J a k e

J a k e
at the beach in Destin

Jake's story

July 21st was a normal day, as were the days of summer before. Everything was in it's place. School days were approaching and the family was enjoying the last days by the pool, ignored bedtimes and high popsicle counts.

Then July 22, 2008 came....

Jake had his first seizure. I did not recognize it as such. It was not until he had several more of these "little jerks" and bloody noses that I thought this could be seizure activity. We were scheduled to see a neurologist on August 4th, after going through our pediatrician, however we didn't make it that far. I was awakened August 1st, by Jake in a full seizure (6 minutes long)...he started to turn blue so I called 911....

Here begins our journey......

...we were taken by ambulance to the hospital. Checked in. Released. 3 more grand mal seizures after being released. Checked back in. Sent home 3 days later. Another grand mal, this one lasting a whopping 11 minutes and taken by ambulance again. Stayed at Childrens Dallas for a week. Upping meds, changing meds and mixing meds.
Diagnosis: Epilepsy
Cause: Unknown
We have now found, through some absolutely amazing family and extended family, whom I will NEVER be able to thank enough, the wonderful doctors and nurses at Cook Childrens Hospital in Fort Worth, who are continuing to help us through this. We have had another grand last thursday, and are averaging anywhere from 5-30 seizures (jerks, drops, stares) a day. I was to begin back teaching at Apollo, but am having to put that on hold until the seizures are controlled. Jake is not able to go back to school until he is 30 days seizure free. We are still waiting for that ONE day. Please pray for our family and for little Jake. Although this is not the end of the world, it is a huge hurdle we WILL overcome. Pray for courage for Jake, understanding as parents, good doctors and for the right medicines.

Jake's mom, Christine


*********************************************************

Sunday, March 7, 2010

Normal , at least for now

We are out of the hospital!

Matt was with Jake , as he was admitted Wednesday for the BIG steroid treatment. While it was absolutely killing me, being away from him and not being able to be the one to interrogate the doctor and nurses with questions, I needed to stay at work for in the infamous TAKS test.

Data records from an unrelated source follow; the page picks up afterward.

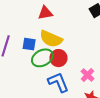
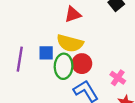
red triangle: (45, 13) -> (73, 14), moved
green ellipse: (42, 58) -> (64, 66), turned -50

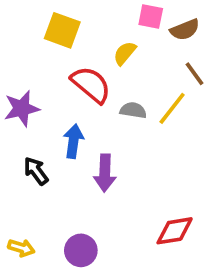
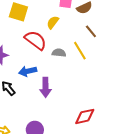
yellow line: (172, 108) -> (80, 51), turned -66
blue arrow: (73, 141) -> (28, 71), turned -108

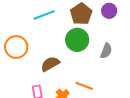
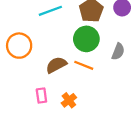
orange line: (84, 86) -> (84, 65), moved

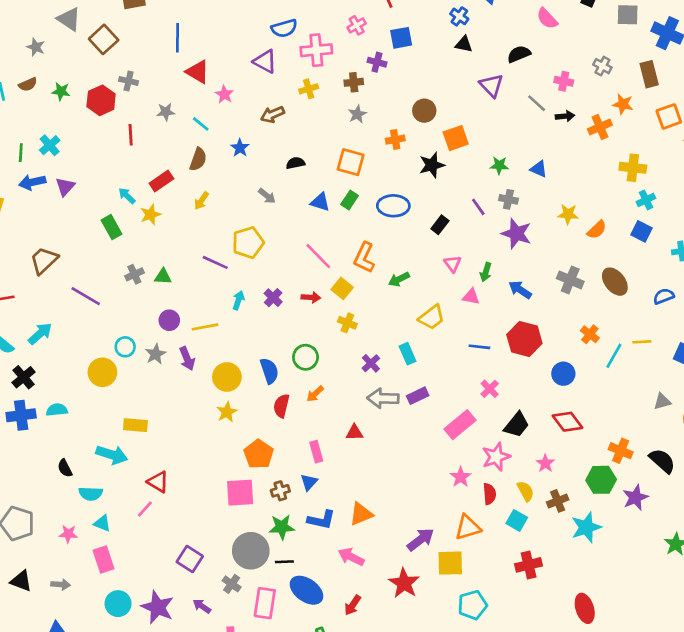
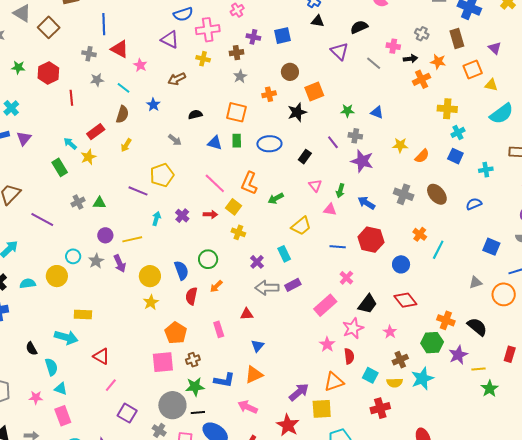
blue square: (401, 38) -> (282, 36), moved
gray cross: (129, 81) -> (89, 54), moved
yellow cross: (309, 89) -> (203, 59), turned 32
black arrow: (565, 116) -> (410, 59), moved
green rectangle: (350, 200) -> (237, 141), turned -32
yellow line: (642, 342) -> (479, 369), moved
cyan semicircle: (57, 410) -> (28, 283), moved
blue triangle: (309, 482) -> (258, 346), moved
yellow semicircle: (526, 491) -> (395, 383), moved, turned 119
cyan semicircle: (91, 494) -> (51, 367), turned -108
pink line: (145, 509) -> (111, 385), moved

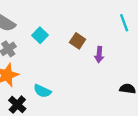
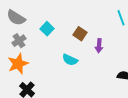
cyan semicircle: (42, 91) -> (70, 60), moved

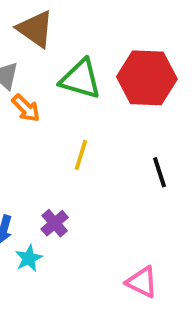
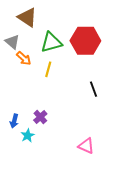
green triangle: (81, 79) -> (51, 42), turned -30
yellow line: (81, 155) -> (48, 69), moved

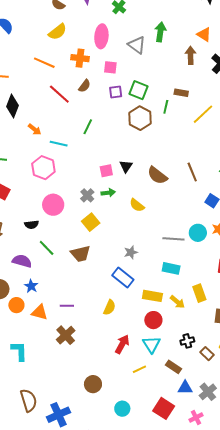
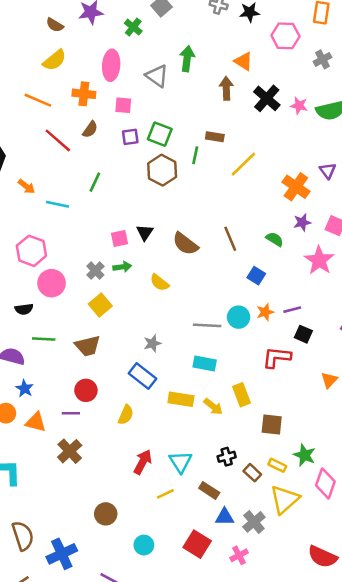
pink hexagon: (43, 168) -> (31, 251), moved
green line: (47, 248) -> (44, 339), turned -42
red circle: (153, 320) -> (86, 390), moved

I arrived Thursday morning with Addison. We relieved Daddy of his duties. Addison also met and talked with the child life specialist. She has been a having a tremendously difficult time watching Jake continuously seize and be shuttled to and from appointments and hospitals.

The meeting , along with weekly counseling sessions at school, have had a very positive effect on her. She still gets very weepy and sad watching Jake and his everyday struggles, but also understands it a bit more now.

It is so heartbreaking watching both my babies struggle so much emotionally and physically. I want to just yank It from both of them and protect them from all of this.

As we arrived Thursday morning, I was disappointed to learn that Dr. H had already met with Matt, therefore I probably wouldn't be able to bombard him with questions!

Matt however reported that Jake's last seizure was the previous night. That was great news.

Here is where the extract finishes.